After CBCT assessment, 10 and five patients received minimally invasive or invasive treatment suggestions, respectively, while there were insufficient data for 12.

"Most patients with disorders of the TMJ benefit from noninvasive treatment," the researchers wrote, a point highlighted by the fact that only four patients had their treatment changed to minimally invasive or invasive after their CBCT images were studied.

The researchers hypothesized that clinicians would alter their primary diagnosis, diagnostic procedures, or treatment plan after viewing the patient's CBCT images in 10% of cases. However, clinicians made changes in one or more of these areas after viewing CBCT images in 74 cases (58%, 95% confidence interval: 49-66), of which specialists made changes in 27, the authors wrote.
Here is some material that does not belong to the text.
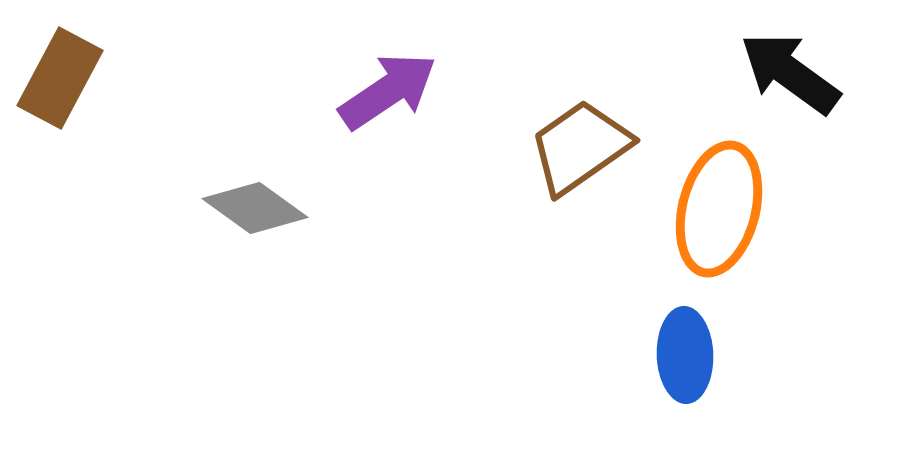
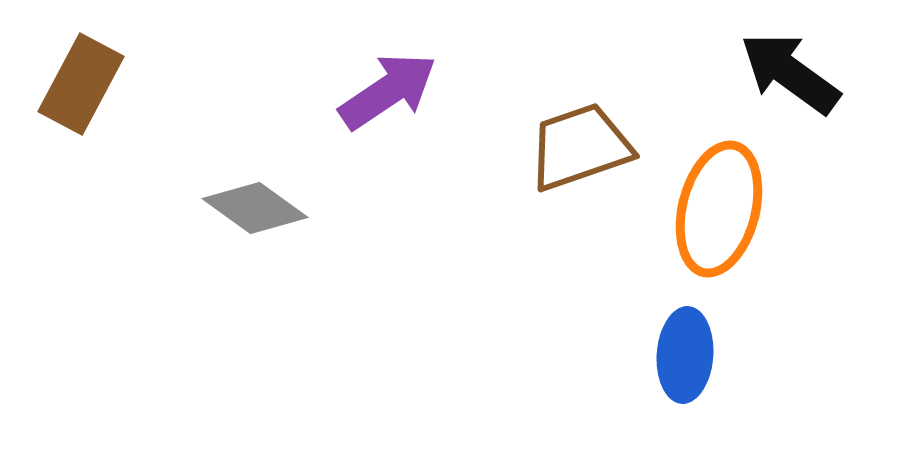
brown rectangle: moved 21 px right, 6 px down
brown trapezoid: rotated 16 degrees clockwise
blue ellipse: rotated 6 degrees clockwise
Clinicians changed the primary diagnosis of 32 patients (25%) after analyzing their CBCT images. Of these, 63% (n = 20) had changes that fit the previous overall diagnostic classification (arthritis changed from arthrosis, for example) but the remaining 38% (n = 12) were changed to a different diagnosis. Additionally, in nine of 32 (28%) patients, the changes were clinically relevant, the researchers noted.

They also observed that 61 patients had their management changed, 15% (n = 9) of which were clinically relevant. CBCT images produced increased certainty about the primary diagnosis in 57 out of 122 patients (46%); it did not change in 62 of them (51%); and certainty was reduced in three cases (3%).

"The odds of a change in primary diagnosis were increased by the presence of limitation of mandibular function as a primary symptom and pain in the TMJ on palpation," the researchers noted. Jaw stiffness and a patient taking medications other than for pain also increased the odds. However, odds were reduced if clicking was present.

"CBCT has a considerable impact on clinical decision-making in patients with disorders of the TMJ," the researchers concluded. Those changes took place in primary diagnosis, additional diagnostic procedures, treatment, or more than one of these in more than half of the patients studied.

While there are benefits, the researchers also explained that CBCT should be taken as a complementary imaging method when limitation of mandibular movement and function, jaw stiffness, and pain in the TMJ on palpation are present, and articular eminence cannot be visualized on OPT.

While "CBCT has substantial value in the diagnosis of disorders of the TMJ," researchers wrote, clinicians should be cautious. "Before requesting CBCT, one must consider whether the additional dose of radiation outweighs the expected added clinical value."